Here is a timetable of how I find many people fall in love with an act, and one that you should use to build your own circle of super fans.

1. Fan sees you live at a show, probably because another super fan brought them there.

2. Whether they like or not, you have an opportunity to get them coming back for more – they sign up to your email list, buy a CD or some merch, or maybe just note your name/MySpace/website. It’s up to you to not only perform well, create an experience they’ll never forget, and be the best you can be, but you have to at least point out a way to bring the experience home with the fan. Give away free stickers or poster that have your website address on them.

3. So hopefully your new fan goes home and checks you out on the web. Here is where, depending on how well your digital footprint is, a fan can go from a casual fan to one of super-status.

  • If they didn’t catch your website, maybe they Google your name. Is your website optimized properly so that you rank for it?
  • Let’s say they do come to your site – is there something they can take away from the experience of navigating your site?
  • Can they hear the same music they heard at the show?
  • Is there a place they can download a song or purchase an album?
  • Are there videos of the band, both performing or behind the scenes?
  • Does the new fan have the ability to connect to you and share your music to their friends through various social networks?
  • Is there content on your site OTHER than your music that can create an emotional bond with them? Is there something that makes them feel they are apart of something?

This continued interaction, through your digital footprint, is key in turning your new fans into SUPER FANS!

First is the initial interaction at the live show, which hopefully turns them to the web afterwards, which, if done right will keep the fan in touch with you and your “events”: shows, releases, new merchandise, etc. They’ll be in the loop forever.

It also gives them the opportunity to communicate with you, to continue the interaction outside of the live show.

And when they go to another show, it’ll be a bigger deal – at this point they are on their way to becoming a super-fan, if they already are not. Pretty soon they’ll be sharing their pics from the show on Facebook, inviting their friends to shows, slapping a sticker on their laptop, and eventually joining the fanclub.

Some of these people might even help you put up posters, manage your MySpace, or write a post about you on their blog.

Others might create a cool video set to one of your songs on Youtube, which could go viral and help you out in a big way.

It’s these super-fans that will get the word out about your music that will someday get you the big circle of fans you wanted from the beginning!

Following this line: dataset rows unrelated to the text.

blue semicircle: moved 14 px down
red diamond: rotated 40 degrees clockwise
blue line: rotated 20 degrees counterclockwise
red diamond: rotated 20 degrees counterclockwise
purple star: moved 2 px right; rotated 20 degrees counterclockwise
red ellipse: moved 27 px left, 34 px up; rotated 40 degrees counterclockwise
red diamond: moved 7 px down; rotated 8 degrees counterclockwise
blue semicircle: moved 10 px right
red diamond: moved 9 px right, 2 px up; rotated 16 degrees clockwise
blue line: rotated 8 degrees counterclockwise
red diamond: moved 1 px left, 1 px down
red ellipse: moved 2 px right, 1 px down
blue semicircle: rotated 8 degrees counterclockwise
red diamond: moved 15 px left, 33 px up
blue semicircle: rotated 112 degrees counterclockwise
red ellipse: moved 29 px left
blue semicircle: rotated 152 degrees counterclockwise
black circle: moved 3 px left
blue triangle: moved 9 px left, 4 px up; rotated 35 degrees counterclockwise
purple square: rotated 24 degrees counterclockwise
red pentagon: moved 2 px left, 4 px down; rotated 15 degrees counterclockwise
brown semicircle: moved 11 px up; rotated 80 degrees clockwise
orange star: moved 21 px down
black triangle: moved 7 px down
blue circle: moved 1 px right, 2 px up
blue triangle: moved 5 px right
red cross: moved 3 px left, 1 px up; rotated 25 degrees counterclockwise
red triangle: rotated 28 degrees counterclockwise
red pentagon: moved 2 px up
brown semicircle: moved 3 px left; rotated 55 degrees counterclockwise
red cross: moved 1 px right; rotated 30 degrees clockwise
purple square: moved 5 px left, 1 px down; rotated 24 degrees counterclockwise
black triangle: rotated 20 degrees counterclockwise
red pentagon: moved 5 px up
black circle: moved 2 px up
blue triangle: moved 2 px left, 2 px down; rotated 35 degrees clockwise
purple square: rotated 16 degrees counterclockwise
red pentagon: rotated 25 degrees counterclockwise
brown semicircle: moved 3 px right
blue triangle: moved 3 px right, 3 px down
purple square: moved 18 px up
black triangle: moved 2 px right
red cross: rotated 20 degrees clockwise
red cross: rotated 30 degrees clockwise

Focus on your super-fans – create music that they like, put on a kick ass live show, and make them feel like they are part of something special. Give them the tools they need to share your music with others. Nurture these fans, and they will become your street team, without you having to ask them directly to do so. They’ll do it because they love you and love spreading the word.

Eric Hebert

Founder and Lead Digital Strategist

6 Responses

  1. Brandon says:

    Great concepts and idea. Can my band be one you share with your inner circle? http://www.myspace.com/GhostofGloria

  2. neil elliot says:

    Just wanted to say thanks for stealing about 3 hours of my Sunday with the most interesting read on the web that a future online label/artist could have.

    Splendid all round effort and when I need some help in the future I will come knocking.

  3. Eric Hebert says:

    No problem Neil thanks for stopping by!

  4. David Palmer says:

    interesting article, and you are preaching to the choir with respect to my perspective as well. just wondering though, what about an artist who does not perform live?

    i do a solo project, instrumental/post-rock/glitch/electro thing and while i’m NOT interested in a huge massive fan base, what i am interested in is sharing the music i create with as many people as it makes sense to. i use myspace, t61, last.fm primarily and release releases (just had one) but i have no time and no resources to perform live. does this automatically handicap an artist?